▸ WHAT TO WORK ON: Search the records for the word "rivestimenti". Copy every line where it appears.

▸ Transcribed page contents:
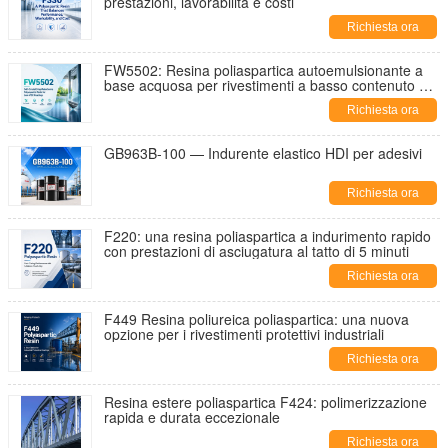
prestazioni, lavorabilità e costi
Richiesta ora
FW5502: Resina poliaspartica autoemulsionante a
base acquosa per rivestimenti a basso contenuto di
COV
Richiesta ora
GB963B-100 — Indurente elastico HDI per adesivi
Richiesta ora
F220: una resina poliaspartica a indurimento rapido
con prestazioni di asciugatura al tatto di 5 minuti
Richiesta ora
F449 Resina poliureica poliaspartica: una nuova
opzione per i rivestimenti protettivi industriali
Richiesta ora
Resina estere poliaspartica F424: polimerizzazione
rapida e durata eccezionale
Richiesta ora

▸ ANSWER SPACE:
base acquosa per rivestimenti a basso contenuto di
opzione per i rivestimenti protettivi industriali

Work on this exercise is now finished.